Assignment >> Scan the records for the string "niemieckich"; copy each line where it occurs.

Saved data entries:
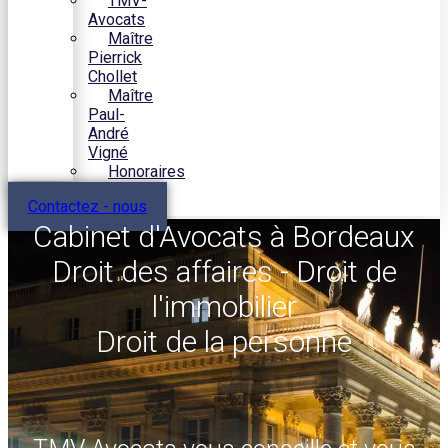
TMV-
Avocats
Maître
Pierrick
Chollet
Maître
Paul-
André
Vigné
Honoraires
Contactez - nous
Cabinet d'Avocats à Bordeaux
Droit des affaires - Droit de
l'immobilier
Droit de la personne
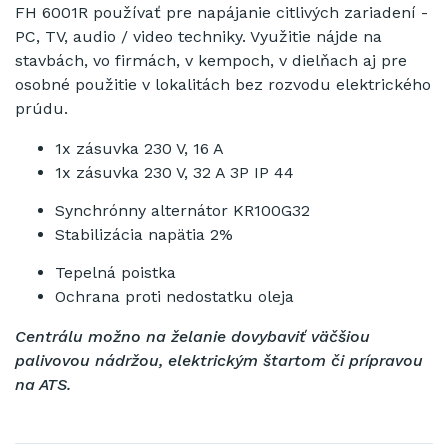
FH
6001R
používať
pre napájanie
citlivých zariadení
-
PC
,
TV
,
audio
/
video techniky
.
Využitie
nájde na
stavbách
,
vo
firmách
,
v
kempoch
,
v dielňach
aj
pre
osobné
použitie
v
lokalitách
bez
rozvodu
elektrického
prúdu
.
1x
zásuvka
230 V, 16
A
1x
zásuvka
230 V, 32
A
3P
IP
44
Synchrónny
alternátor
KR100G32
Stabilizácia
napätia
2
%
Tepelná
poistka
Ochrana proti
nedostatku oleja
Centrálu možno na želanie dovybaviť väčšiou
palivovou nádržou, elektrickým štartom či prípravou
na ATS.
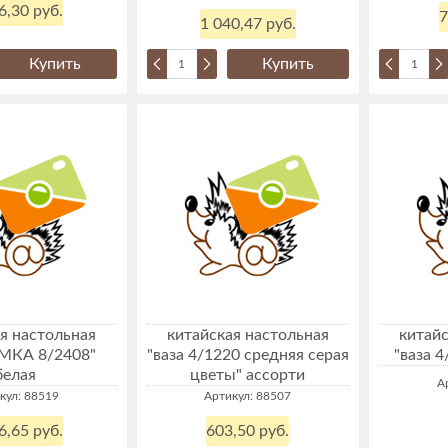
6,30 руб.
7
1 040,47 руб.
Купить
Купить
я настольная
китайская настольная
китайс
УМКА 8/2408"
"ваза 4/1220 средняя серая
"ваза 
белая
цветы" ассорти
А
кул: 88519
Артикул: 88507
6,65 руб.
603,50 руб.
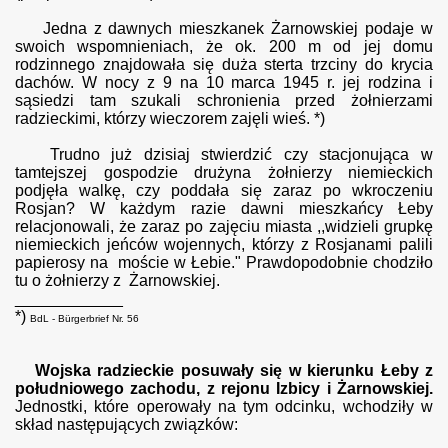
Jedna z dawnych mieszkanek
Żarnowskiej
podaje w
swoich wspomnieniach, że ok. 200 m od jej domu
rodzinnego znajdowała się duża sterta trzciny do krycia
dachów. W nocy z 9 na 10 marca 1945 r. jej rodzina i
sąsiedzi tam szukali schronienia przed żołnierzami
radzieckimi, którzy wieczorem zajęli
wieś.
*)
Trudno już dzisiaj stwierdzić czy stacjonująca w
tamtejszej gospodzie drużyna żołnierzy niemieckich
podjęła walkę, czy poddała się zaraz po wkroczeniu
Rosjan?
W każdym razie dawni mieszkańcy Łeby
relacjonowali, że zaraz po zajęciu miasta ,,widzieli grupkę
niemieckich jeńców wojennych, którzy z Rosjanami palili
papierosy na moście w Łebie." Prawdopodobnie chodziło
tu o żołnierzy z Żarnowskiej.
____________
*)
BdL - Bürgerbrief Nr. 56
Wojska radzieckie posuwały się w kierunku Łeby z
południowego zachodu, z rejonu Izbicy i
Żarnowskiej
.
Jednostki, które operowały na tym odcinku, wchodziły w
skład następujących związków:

Solution to this task >>
tamtejszej gospodzie drużyna żołnierzy niemieckich
niemieckich jeńców wojennych, którzy z Rosjanami palili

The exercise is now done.